Insgesamt bietet das Festival drei verschiedene Arten von Tickets an: für das Sonderkonzert, Tageskarten und Mehrtageskarten. Die Stadtratsfraktion der FWG / Bürgerforum Worms wollte nun wissen, wie viele Karten jeweils verkauft wurden und bekamen Ende August auch eine Antwort mit entsprechender Aufschlüsselung. Das Ergebnis ist durchwachsen und zeigt, dass das Sonderkonzert einen erheblichen Teil zur Verbesserung der Bilanz beiträgt. Während für das Drei-Tage-Festival 2018 insgesamt 5.484 Tickets verkauft wurden (davon 2.746 Mehrtageskarten und 2.738 Tageskarten), setzte man alleine für das Sonderkonzert (Sarah Conner) 2.639 Karten ab. Das ist allerdings weit vom Rekordjahr 2016 entfernt, bei dem Boss Hoss für 4.462 verkaufte Tickets sorgten. Gemessen an dem Verhältnis Aufwand / Einnahmen ist das Sonderkonzert ein wichtiger Faktor. Um auf die Zahl 20.000 zu kommen, werden die Mehrtageskarten im Anschluss dreifach gewertet und eine Schätzung durchgeführt, wie viele Besucher das kostenlose Angebot am Dom und an der Jugendherberge genutzt haben.

Ein gutes Geschäft für Gastronomen?

Problematisch werden die Zahlen für die Gastronomen.
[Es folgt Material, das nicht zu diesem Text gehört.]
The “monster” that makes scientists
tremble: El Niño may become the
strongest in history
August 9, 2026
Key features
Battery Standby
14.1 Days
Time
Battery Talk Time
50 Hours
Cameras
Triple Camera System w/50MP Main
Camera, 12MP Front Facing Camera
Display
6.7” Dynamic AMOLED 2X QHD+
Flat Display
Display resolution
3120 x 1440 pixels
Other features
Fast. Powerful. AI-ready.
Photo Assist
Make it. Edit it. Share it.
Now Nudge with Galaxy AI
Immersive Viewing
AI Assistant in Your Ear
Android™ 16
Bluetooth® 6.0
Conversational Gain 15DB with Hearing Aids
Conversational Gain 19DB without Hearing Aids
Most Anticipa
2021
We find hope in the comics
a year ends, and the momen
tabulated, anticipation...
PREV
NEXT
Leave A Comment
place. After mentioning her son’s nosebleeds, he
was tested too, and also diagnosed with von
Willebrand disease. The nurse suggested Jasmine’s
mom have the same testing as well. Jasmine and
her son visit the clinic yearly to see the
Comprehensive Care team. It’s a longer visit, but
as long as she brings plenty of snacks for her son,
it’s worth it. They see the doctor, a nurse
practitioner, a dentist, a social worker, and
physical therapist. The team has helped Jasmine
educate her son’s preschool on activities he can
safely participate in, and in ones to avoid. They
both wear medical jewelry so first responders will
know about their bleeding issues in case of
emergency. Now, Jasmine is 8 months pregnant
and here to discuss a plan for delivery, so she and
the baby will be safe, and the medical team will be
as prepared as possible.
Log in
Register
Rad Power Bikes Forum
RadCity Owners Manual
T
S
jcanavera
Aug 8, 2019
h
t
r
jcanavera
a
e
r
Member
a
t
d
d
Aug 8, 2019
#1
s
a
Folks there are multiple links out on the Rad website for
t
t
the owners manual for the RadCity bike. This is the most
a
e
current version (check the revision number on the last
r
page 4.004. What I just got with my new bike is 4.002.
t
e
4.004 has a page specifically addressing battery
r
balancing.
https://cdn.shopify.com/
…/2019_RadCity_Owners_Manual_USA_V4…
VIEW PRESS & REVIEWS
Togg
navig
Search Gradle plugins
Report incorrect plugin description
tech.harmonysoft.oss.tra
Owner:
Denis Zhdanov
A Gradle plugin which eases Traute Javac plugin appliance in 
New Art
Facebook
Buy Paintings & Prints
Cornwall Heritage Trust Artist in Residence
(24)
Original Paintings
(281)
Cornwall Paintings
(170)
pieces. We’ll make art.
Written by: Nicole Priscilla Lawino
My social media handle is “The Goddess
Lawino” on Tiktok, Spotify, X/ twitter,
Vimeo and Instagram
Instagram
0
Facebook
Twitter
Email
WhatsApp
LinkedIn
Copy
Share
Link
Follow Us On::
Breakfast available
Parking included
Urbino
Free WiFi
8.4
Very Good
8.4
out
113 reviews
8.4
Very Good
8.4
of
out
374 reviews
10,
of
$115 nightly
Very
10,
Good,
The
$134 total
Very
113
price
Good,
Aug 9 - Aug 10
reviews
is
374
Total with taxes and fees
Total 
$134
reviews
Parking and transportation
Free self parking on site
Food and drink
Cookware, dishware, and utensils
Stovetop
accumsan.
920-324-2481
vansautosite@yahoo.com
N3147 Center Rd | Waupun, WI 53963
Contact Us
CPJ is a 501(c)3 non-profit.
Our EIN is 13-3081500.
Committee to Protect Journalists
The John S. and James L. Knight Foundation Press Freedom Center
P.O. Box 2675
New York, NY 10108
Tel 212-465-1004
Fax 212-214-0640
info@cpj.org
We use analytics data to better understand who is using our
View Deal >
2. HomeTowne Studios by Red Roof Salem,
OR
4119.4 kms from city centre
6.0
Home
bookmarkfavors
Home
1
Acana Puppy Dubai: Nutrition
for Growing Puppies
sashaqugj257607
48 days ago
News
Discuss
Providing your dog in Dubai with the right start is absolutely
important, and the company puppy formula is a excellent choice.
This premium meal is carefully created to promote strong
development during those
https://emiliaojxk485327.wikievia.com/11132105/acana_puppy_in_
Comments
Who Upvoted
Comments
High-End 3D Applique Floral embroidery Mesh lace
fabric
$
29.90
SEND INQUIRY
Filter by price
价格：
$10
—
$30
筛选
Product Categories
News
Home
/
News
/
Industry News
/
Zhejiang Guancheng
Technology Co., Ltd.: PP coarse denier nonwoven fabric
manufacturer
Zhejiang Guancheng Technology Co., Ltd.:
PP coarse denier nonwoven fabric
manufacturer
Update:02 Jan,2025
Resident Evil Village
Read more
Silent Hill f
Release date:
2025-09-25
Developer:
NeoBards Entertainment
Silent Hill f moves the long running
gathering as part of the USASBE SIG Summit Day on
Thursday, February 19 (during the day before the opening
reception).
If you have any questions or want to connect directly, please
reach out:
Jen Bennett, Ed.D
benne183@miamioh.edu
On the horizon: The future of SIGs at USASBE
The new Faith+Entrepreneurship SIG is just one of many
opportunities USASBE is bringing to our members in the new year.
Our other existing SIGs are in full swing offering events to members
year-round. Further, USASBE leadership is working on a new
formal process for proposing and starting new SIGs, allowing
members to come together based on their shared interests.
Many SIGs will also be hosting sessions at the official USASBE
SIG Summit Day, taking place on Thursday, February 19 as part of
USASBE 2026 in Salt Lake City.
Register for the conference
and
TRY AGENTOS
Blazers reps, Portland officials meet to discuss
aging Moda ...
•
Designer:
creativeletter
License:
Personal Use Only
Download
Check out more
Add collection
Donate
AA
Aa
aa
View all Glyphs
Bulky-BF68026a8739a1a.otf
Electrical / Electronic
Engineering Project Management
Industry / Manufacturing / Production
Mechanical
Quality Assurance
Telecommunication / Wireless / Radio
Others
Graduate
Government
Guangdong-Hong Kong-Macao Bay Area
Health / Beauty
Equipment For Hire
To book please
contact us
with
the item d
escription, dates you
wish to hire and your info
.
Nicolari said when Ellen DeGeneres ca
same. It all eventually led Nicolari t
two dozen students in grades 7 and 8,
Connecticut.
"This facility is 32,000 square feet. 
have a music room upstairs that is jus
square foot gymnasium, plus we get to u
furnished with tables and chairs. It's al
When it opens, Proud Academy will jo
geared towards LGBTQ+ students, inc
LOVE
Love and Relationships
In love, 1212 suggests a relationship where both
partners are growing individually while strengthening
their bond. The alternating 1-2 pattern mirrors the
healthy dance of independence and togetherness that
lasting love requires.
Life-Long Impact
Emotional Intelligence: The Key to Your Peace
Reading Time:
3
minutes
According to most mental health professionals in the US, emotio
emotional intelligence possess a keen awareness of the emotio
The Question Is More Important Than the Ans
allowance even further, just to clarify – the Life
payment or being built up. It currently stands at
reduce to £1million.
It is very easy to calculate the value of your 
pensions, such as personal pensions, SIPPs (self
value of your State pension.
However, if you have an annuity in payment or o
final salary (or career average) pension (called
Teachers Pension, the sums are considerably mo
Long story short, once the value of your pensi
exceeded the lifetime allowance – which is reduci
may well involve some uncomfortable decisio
Besonders in diesem Jahr fiel auf, dass viele Gastronomen der vergangenen Jahre nicht mehr dabei waren. Für Sascha Kaiser eine normale Entwicklung, dass der ein oder andere aus wirtschaftlichen Gründen nicht mehr dabei ist. Hört man sich unter Gastronomen und Winzern um, ist die Leidenschaft in den vergangenen Jahren tatsächlich ein wenig abgekühlt. Zu hohe Mietpreise im Verhältnis zum wirklichen Publikumsverkehr, sowie eine große Abhängigkeit vom Wetter, wecken wenig lukrative Perspektiven. Das äußerte dann auch der Verein Kiwanis in einem Schreiben an den Ex-OB Kissel. Die hatten in den vergangenen vier Jahren einen Stand vor dem Dom, mit dem Ziel, Geld für einen guten Zweck zu verdienen. Leider entwickelte sich das in den letzten Jahren immer schwieriger, sodass sie im letzten Jahr am gesamten Wochenende lediglich einen Gewinn von 500 Euro verbuchen konnten, trotz einer verhältnismäßig niedrigen Standgebühr von 800 Euro. Zu wenig für den guten Zweck und so wandten sie sich an Michael Kissel mit der Bitte um Rückerstattung, die natürlich nicht erfolgte. Erschwert wird der erfolgreiche Betrieb durch Vertragsbindungen bezüglich der Getränkemarken und dem Lieferanten. Je nach Lage des Standes können Mietpreise bis zu 5.500 Euro netto für die drei Tage anfallen. Hinzu addieren sich Personal-, Waren- und sonstige Kosten. Die Zeit zum Geldverdienen ist indes eingeschränkt. Der teuerste Platz ist der Marktplatz, aber ausgerechnet dort fiel besonders in diesem Jahr das Zeitfenster für die Gastronomen recht knapp aus. Freitags startete das einzige Konzert um 21 Uhr, samstags ging es erst um 16:45 Uhr los und sonntags um 18:30 Uhr. Aus der Sicht der KVG kann man wiederum verstehen, dass diese in Anbetracht des Drucks, mit öffentlichen Geldern zu hantieren, auch Geld verdienen müssen. Dennoch drängt sich der Gedanke auf, dass sich das Festival in den kommenden Jahren in jeglicher Beziehung neu aufstellen muss. Der Anfang ist zumindest schon mal mit der Veröffentlichung von transparenten Besucherzahlen gemacht.